We went to dance halls and we danced until we couldn't move a muscle
My love for you grew stronger and tougher.
Summer isn't the time to fall in love,
Too many chances in sight.
But you grabbed on to my heart and I held onto yours
I saw it coming when everything fell apart.
Maybe it was destiny, maybe it was fate,
I just wish that I wouldn't have been late.
That day I promise to remember,
the date engraved in my brain
(late September)
You weren't there when we were to meet
I felt the tears that fell to my feet.
Where could you have been in late September?
That fateful date I will always remember.
That call came morning of,
your emotional demise.
To be honest to me there was no surprise.
I ran to you in sweet embrace,
Still frightened at the sight of your face.
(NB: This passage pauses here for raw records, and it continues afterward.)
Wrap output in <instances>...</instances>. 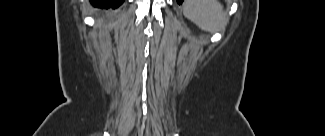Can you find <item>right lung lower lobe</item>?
I'll return each mask as SVG.
<instances>
[{
	"mask_svg": "<svg viewBox=\"0 0 325 136\" xmlns=\"http://www.w3.org/2000/svg\"><path fill=\"white\" fill-rule=\"evenodd\" d=\"M124 0H91L92 4L98 7L117 8Z\"/></svg>",
	"mask_w": 325,
	"mask_h": 136,
	"instance_id": "right-lung-lower-lobe-1",
	"label": "right lung lower lobe"
}]
</instances>
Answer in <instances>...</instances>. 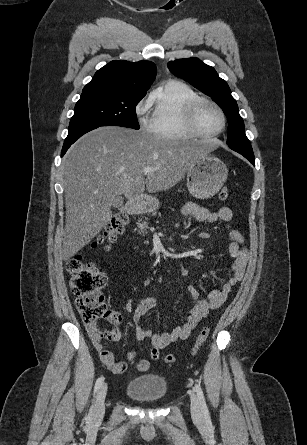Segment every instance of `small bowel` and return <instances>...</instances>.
<instances>
[{"mask_svg":"<svg viewBox=\"0 0 307 445\" xmlns=\"http://www.w3.org/2000/svg\"><path fill=\"white\" fill-rule=\"evenodd\" d=\"M182 213L200 222L213 224L223 221L227 224L231 237L228 252L233 260L231 266L232 272L228 281L225 282L220 289L210 291L206 298H202L193 286H187V290L193 300V306L189 311L185 323L170 332L152 333L143 326L142 318L155 308L156 301L149 297L140 300L132 316L135 333L139 339L150 340L149 359H141L137 362V369L140 372L148 370L150 361H157L159 359L160 351L163 348L177 340L187 339L199 322L205 318L211 310L219 308L227 299L232 288L242 280L247 266L249 252L245 246L242 234L230 226V222L233 219V212L229 207H222L219 211H210L196 203L188 202L182 207ZM123 276L130 277L126 274ZM87 331L102 363L114 374H122L125 372L127 367L126 362L117 360L113 353L103 344L104 339L109 340L110 332L98 329L94 323L87 324ZM135 355V352H129L127 359L131 361L135 358Z\"/></svg>","mask_w":307,"mask_h":445,"instance_id":"c3829d8e","label":"small bowel"}]
</instances>
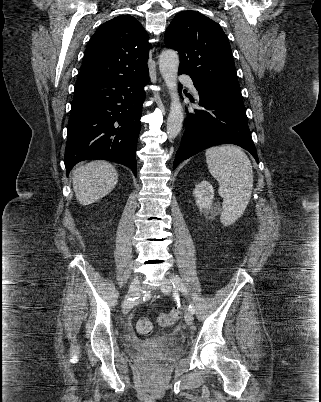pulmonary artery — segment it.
I'll return each mask as SVG.
<instances>
[{
  "instance_id": "obj_1",
  "label": "pulmonary artery",
  "mask_w": 321,
  "mask_h": 402,
  "mask_svg": "<svg viewBox=\"0 0 321 402\" xmlns=\"http://www.w3.org/2000/svg\"><path fill=\"white\" fill-rule=\"evenodd\" d=\"M179 82L182 83V84H187V85H189V86H190V89H191L194 93L197 92V91H196V88H195L194 85H193L192 78H191L189 75H180V76H179Z\"/></svg>"
}]
</instances>
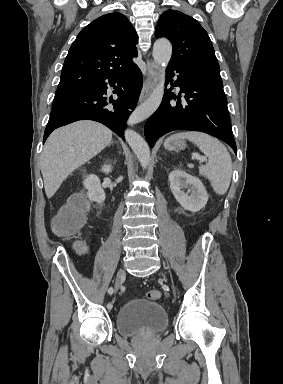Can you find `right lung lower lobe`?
I'll return each instance as SVG.
<instances>
[{
  "instance_id": "1",
  "label": "right lung lower lobe",
  "mask_w": 283,
  "mask_h": 384,
  "mask_svg": "<svg viewBox=\"0 0 283 384\" xmlns=\"http://www.w3.org/2000/svg\"><path fill=\"white\" fill-rule=\"evenodd\" d=\"M100 81L91 85L77 100L53 109L44 133V140L58 127L74 121L89 119L100 122L124 139L125 123L137 104L143 80L140 69L136 66L119 77ZM117 100L108 101L105 97L107 85L114 87ZM112 104L111 107L109 104Z\"/></svg>"
}]
</instances>
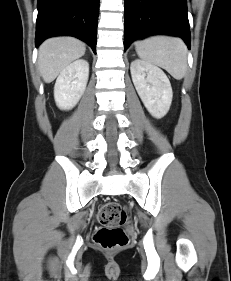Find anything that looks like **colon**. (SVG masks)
<instances>
[{
	"instance_id": "obj_1",
	"label": "colon",
	"mask_w": 231,
	"mask_h": 281,
	"mask_svg": "<svg viewBox=\"0 0 231 281\" xmlns=\"http://www.w3.org/2000/svg\"><path fill=\"white\" fill-rule=\"evenodd\" d=\"M98 218L102 226L96 231L94 241L106 250L124 247L128 237L121 226L127 219V209L118 202H109L101 206Z\"/></svg>"
}]
</instances>
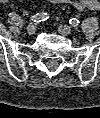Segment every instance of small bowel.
<instances>
[{
	"label": "small bowel",
	"instance_id": "obj_1",
	"mask_svg": "<svg viewBox=\"0 0 100 118\" xmlns=\"http://www.w3.org/2000/svg\"><path fill=\"white\" fill-rule=\"evenodd\" d=\"M10 0H0L2 3H7ZM53 4H69L79 11L83 10H98L100 3L98 0H48Z\"/></svg>",
	"mask_w": 100,
	"mask_h": 118
}]
</instances>
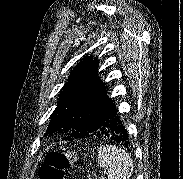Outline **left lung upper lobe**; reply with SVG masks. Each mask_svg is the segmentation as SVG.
I'll list each match as a JSON object with an SVG mask.
<instances>
[{"mask_svg":"<svg viewBox=\"0 0 183 179\" xmlns=\"http://www.w3.org/2000/svg\"><path fill=\"white\" fill-rule=\"evenodd\" d=\"M98 61L84 56L60 91L58 106L45 135L65 134L64 140L84 138L99 129L115 105L97 78Z\"/></svg>","mask_w":183,"mask_h":179,"instance_id":"1","label":"left lung upper lobe"}]
</instances>
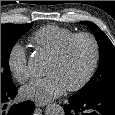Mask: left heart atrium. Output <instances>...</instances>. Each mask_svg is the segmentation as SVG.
Instances as JSON below:
<instances>
[{
	"label": "left heart atrium",
	"instance_id": "left-heart-atrium-1",
	"mask_svg": "<svg viewBox=\"0 0 115 115\" xmlns=\"http://www.w3.org/2000/svg\"><path fill=\"white\" fill-rule=\"evenodd\" d=\"M67 87L55 75L34 79L21 90L22 97L36 102L50 101L65 92Z\"/></svg>",
	"mask_w": 115,
	"mask_h": 115
}]
</instances>
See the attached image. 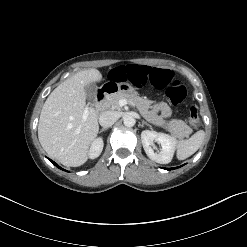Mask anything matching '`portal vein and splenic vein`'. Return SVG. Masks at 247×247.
Returning <instances> with one entry per match:
<instances>
[{"label":"portal vein and splenic vein","mask_w":247,"mask_h":247,"mask_svg":"<svg viewBox=\"0 0 247 247\" xmlns=\"http://www.w3.org/2000/svg\"><path fill=\"white\" fill-rule=\"evenodd\" d=\"M126 104H127V101L124 100V99H122V100L119 101V105H120V106H124V105H126ZM132 105H133V104H132ZM88 113H89L88 109H85L84 112H83V115H82V119H83V120H86V118H87V116H88Z\"/></svg>","instance_id":"obj_1"}]
</instances>
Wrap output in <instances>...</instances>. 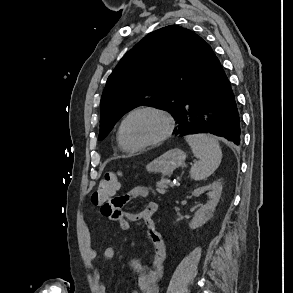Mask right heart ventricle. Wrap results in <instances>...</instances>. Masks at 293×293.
<instances>
[{
	"instance_id": "right-heart-ventricle-1",
	"label": "right heart ventricle",
	"mask_w": 293,
	"mask_h": 293,
	"mask_svg": "<svg viewBox=\"0 0 293 293\" xmlns=\"http://www.w3.org/2000/svg\"><path fill=\"white\" fill-rule=\"evenodd\" d=\"M117 143H118L119 147H120L123 151H126V152H133V151L127 149V148L123 145V143H122V141H121V139H120L119 130H118V132H117Z\"/></svg>"
}]
</instances>
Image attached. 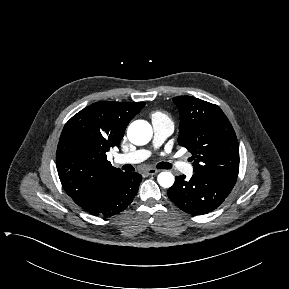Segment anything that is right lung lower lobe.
Here are the masks:
<instances>
[{
    "label": "right lung lower lobe",
    "instance_id": "obj_1",
    "mask_svg": "<svg viewBox=\"0 0 289 289\" xmlns=\"http://www.w3.org/2000/svg\"><path fill=\"white\" fill-rule=\"evenodd\" d=\"M140 182V174L124 172L104 192L80 207L95 216L108 217L117 214L133 201Z\"/></svg>",
    "mask_w": 289,
    "mask_h": 289
}]
</instances>
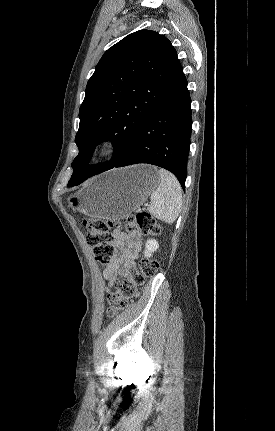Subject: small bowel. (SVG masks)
I'll use <instances>...</instances> for the list:
<instances>
[{
    "label": "small bowel",
    "mask_w": 275,
    "mask_h": 431,
    "mask_svg": "<svg viewBox=\"0 0 275 431\" xmlns=\"http://www.w3.org/2000/svg\"><path fill=\"white\" fill-rule=\"evenodd\" d=\"M141 236L137 231L126 232L117 229L112 234L114 257L103 270V277L111 287L118 276H125L135 266V259L141 249Z\"/></svg>",
    "instance_id": "obj_1"
}]
</instances>
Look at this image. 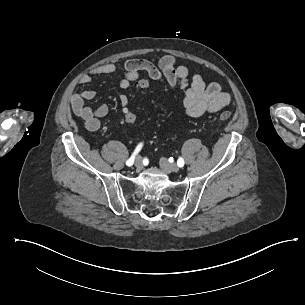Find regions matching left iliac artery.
<instances>
[{
  "instance_id": "1",
  "label": "left iliac artery",
  "mask_w": 305,
  "mask_h": 305,
  "mask_svg": "<svg viewBox=\"0 0 305 305\" xmlns=\"http://www.w3.org/2000/svg\"><path fill=\"white\" fill-rule=\"evenodd\" d=\"M177 165H178L179 167H183V166H184V160H183V158L180 157V158L178 159Z\"/></svg>"
}]
</instances>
You were blank and colder then ice,
But the smile on your face was nice.
I stood at your grave,
still envisioning that peaceful smile on your face.
Why did I have to be late,
I'm missing that smile today
as they put your body in the ground.
How many times I have fallen down?
I killed myself just yesterday,
I sat in the bath a drowned.
I died peacefully with one sight.
The two of us kissing under august moonlight.